* Task brief *
Everything in the data should be repeated exactly, save for the images.

◇ ◇ ◇ ◇ ◇

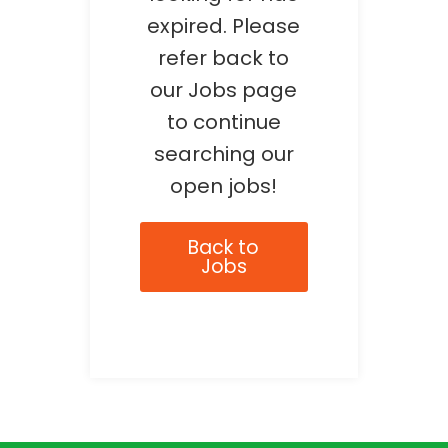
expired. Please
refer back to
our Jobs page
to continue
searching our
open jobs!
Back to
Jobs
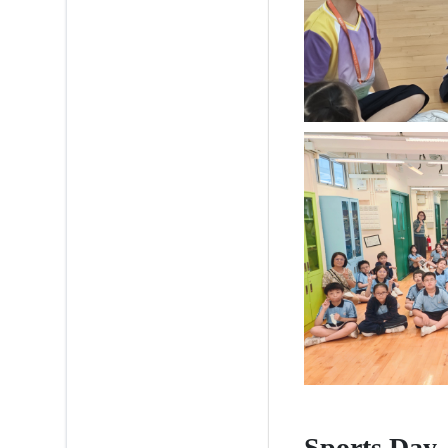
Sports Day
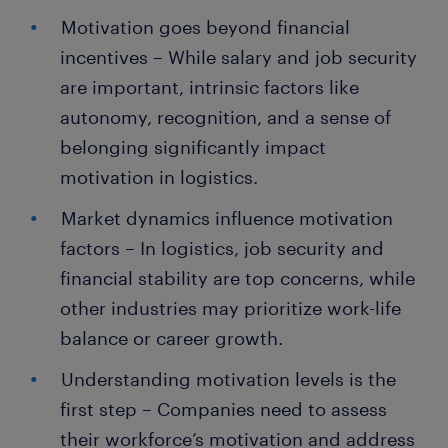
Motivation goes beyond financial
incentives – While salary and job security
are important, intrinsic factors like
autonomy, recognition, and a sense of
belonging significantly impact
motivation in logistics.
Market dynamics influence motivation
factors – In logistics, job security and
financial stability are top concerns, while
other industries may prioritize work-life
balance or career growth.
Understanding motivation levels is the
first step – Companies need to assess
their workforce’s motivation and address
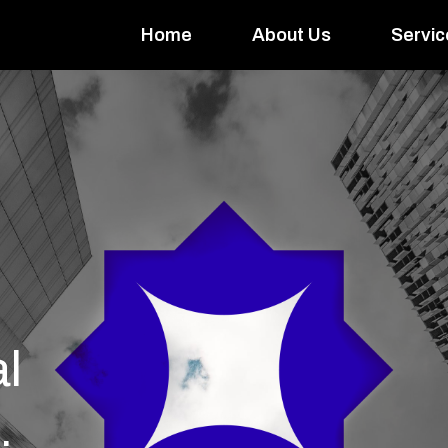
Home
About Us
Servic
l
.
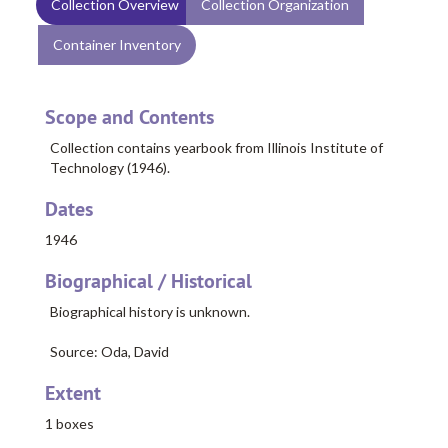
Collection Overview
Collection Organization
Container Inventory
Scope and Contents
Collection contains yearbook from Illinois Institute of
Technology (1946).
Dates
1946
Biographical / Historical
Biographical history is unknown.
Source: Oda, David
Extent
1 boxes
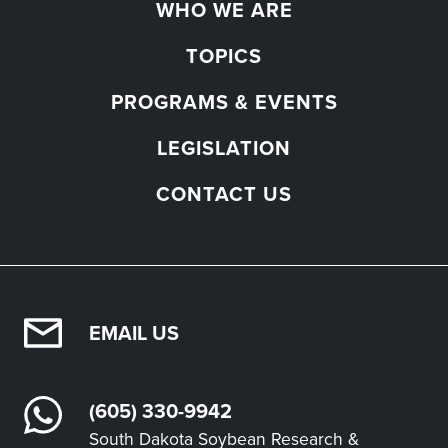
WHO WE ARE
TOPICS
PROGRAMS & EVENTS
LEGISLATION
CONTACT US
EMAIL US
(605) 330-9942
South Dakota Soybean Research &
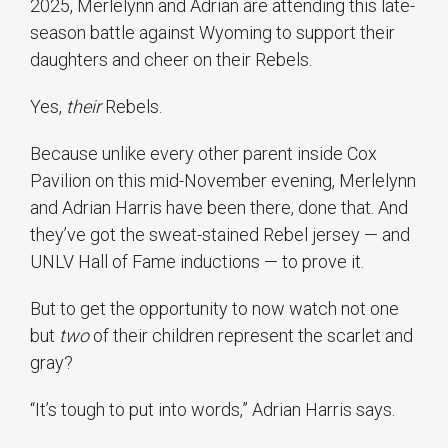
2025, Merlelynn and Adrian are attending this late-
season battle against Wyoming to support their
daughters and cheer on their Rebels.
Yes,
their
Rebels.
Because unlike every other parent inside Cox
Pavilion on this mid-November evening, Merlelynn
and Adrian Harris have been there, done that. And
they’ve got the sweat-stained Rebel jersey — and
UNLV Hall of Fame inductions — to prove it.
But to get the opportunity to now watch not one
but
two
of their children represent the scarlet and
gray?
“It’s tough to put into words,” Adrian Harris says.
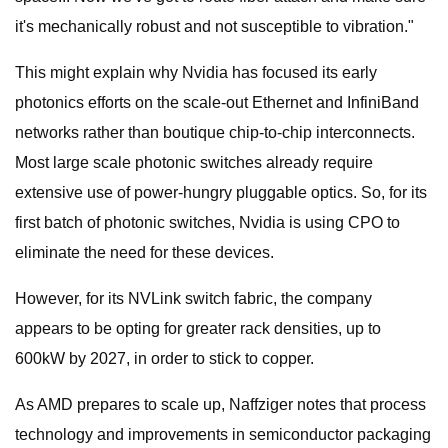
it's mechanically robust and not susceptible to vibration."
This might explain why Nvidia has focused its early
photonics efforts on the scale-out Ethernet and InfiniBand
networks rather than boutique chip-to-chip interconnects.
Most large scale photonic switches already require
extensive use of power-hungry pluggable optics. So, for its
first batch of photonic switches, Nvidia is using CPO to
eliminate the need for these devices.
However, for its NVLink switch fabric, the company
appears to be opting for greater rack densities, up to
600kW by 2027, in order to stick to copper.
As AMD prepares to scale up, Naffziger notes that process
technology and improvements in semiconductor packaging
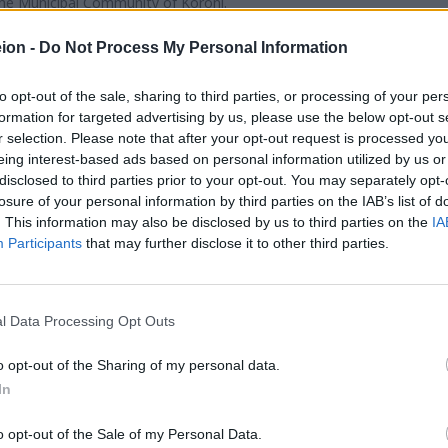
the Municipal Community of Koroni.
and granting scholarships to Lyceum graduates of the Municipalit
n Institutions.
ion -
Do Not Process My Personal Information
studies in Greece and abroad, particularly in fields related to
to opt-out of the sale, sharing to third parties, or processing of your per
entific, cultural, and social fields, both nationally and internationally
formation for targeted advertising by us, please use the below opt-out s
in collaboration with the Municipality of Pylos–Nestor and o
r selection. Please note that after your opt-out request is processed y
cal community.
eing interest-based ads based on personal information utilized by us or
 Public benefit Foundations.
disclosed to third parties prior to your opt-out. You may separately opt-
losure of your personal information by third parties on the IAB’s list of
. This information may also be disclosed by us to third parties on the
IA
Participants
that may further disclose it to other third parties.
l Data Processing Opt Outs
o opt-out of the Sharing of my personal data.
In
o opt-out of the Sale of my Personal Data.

◇ ◇ ◇ ◇ ◇

* Reply *
expired. Please
refer back to
our Jobs page
to continue
searching our
open jobs!
Back to
Jobs
Sports Day
Motivation goes beyond financial
incentives – While salary and job security
are important, intrinsic factors like
autonomy, recognition, and a sense of
belonging significantly impact
motivation in logistics.
Market dynamics influence motivation
factors – In logistics, job security and
financial stability are top concerns, while
other industries may prioritize work-life
balance or career growth.
Understanding motivation levels is the
first step – Companies need to assess
their workforce’s motivation and address
Home
About Us
Servic
l
.
Collection Overview
Collection Organization
Container Inventory
Scope and Contents
Collection contains yearbook from Illinois Institute of
Technology (1946).
Dates
1946
Biographical / Historical
Biographical history is unknown.
Source: Oda, David
Extent
1 boxes
WHO WE ARE
TOPICS
PROGRAMS & EVENTS
LEGISLATION
CONTACT US
EMAIL US
(605) 330-9942
South Dakota Soybean Research &
2025, Merlelynn and Adrian are attending this late-
season battle against Wyoming to support their
daughters and cheer on their Rebels.
Yes,
their
Rebels.
Because unlike every other parent inside Cox
Pavilion on this mid-November evening, Merlelynn
and Adrian Harris have been there, done that. And
they’ve got the sweat-stained Rebel jersey — and
UNLV Hall of Fame inductions — to prove it.
But to get the opportunity to now watch not one
but
two
of their children represent the scarlet and
gray?
“It’s tough to put into words,” Adrian Harris says.
it's mechanically robust and not susceptible to vibration."
This might explain why Nvidia has focused its early
photonics efforts on the scale-out Ethernet and InfiniBand
networks rather than boutique chip-to-chip interconnects.
Most large scale photonic switches already require
extensive use of power-hungry pluggable optics. So, for its
first batch of photonic switches, Nvidia is using CPO to
eliminate the need for these devices.
However, for its NVLink switch fabric, the company
appears to be opting for greater rack densities, up to
600kW by 2027, in order to stick to copper.
As AMD prepares to scale up, Naffziger notes that process
technology and improvements in semiconductor packaging
the Municipal Community of Koroni.
and granting scholarships to Lyceum graduates of the Municipalit
n Institutions.
ion -
Do Not Process My Personal Information
studies in Greece and abroad, particularly in fields related to
to opt-out of the sale, sharing to third parties, or processing of your per
entific, cultural, and social fields, both nationally and internationally
formation for targeted advertising by us, please use the below opt-out s
in collaboration with the Municipality of Pylos–Nestor and o
r selection. Please note that after your opt-out request is processed y
cal community.
eing interest-based ads based on personal information utilized by us or
 Public benefit Foundations.
disclosed to third parties prior to your opt-out. You may separately opt-
losure of your personal information by third parties on the IAB’s list of
. This information may also be disclosed by us to third parties on the
IA
Participants
that may further disclose it to other third parties.
l Data Processing Opt Outs
o opt-out of the Sharing of my personal data.
In
o opt-out of the Sale of my Personal Data.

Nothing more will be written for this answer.